Note that the POP3/SMTP/IMAP service must be enabled for the email. In this document, the POP3/SMTP service is enabled. You can set the email account and password based on the email configuration.

variable	describe	The sample
MAIL_USER	User name of the sender email	xxx.qq.com
MAIL_ADDRESS	Sender email Address	xxx.qq.com
MAIL_HOST	Sender Email Server	smt.qq.com
MAIL_PASSWORD	Sender email Password	xxxxxx
MAIL_PORT	Mailbox server Port	465
MAIL_TO	Receiving your email	xxx.qq.com

Note: We have tested the configuration of netease mailbox and QQ mailbox, and can send emails normally.

The email result is as follows:

Write in the last

How to deal with the low success rate of slider detection?

There are many algorithms for slider detection, such as edge detection based on CV2; And target recognition technology based on YOLO. There is no expansion here.

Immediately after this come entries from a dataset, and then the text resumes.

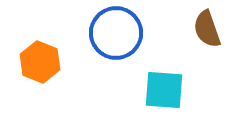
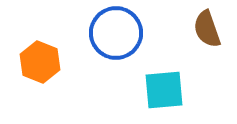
cyan square: rotated 9 degrees counterclockwise
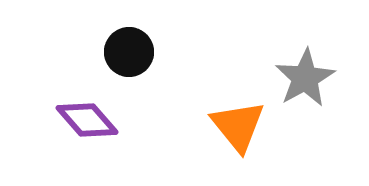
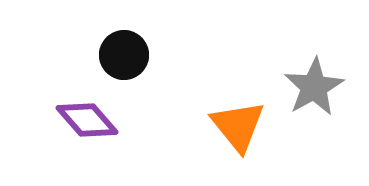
black circle: moved 5 px left, 3 px down
gray star: moved 9 px right, 9 px down
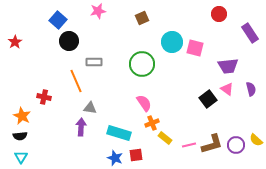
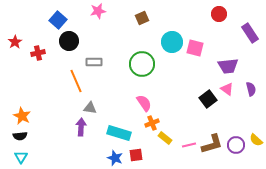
red cross: moved 6 px left, 44 px up; rotated 24 degrees counterclockwise
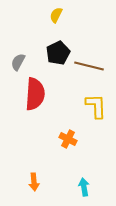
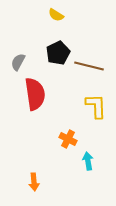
yellow semicircle: rotated 84 degrees counterclockwise
red semicircle: rotated 12 degrees counterclockwise
cyan arrow: moved 4 px right, 26 px up
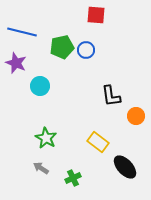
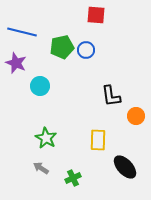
yellow rectangle: moved 2 px up; rotated 55 degrees clockwise
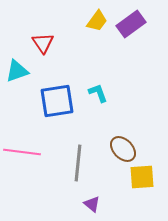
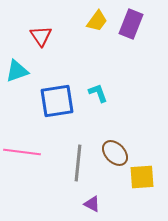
purple rectangle: rotated 32 degrees counterclockwise
red triangle: moved 2 px left, 7 px up
brown ellipse: moved 8 px left, 4 px down
purple triangle: rotated 12 degrees counterclockwise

The success rate of target recognition based on machine learning can reach 99%. Interested partners can search by themselves.

About the handling of unknown errors in the project.

You can directly view the results of the GitHub Action, which prints all exceptions.

If you think my project is helpful to you, please click ❤️❤️❤️.

See all the code for this projectMy GitHub repositoryWelcome to Star Fork.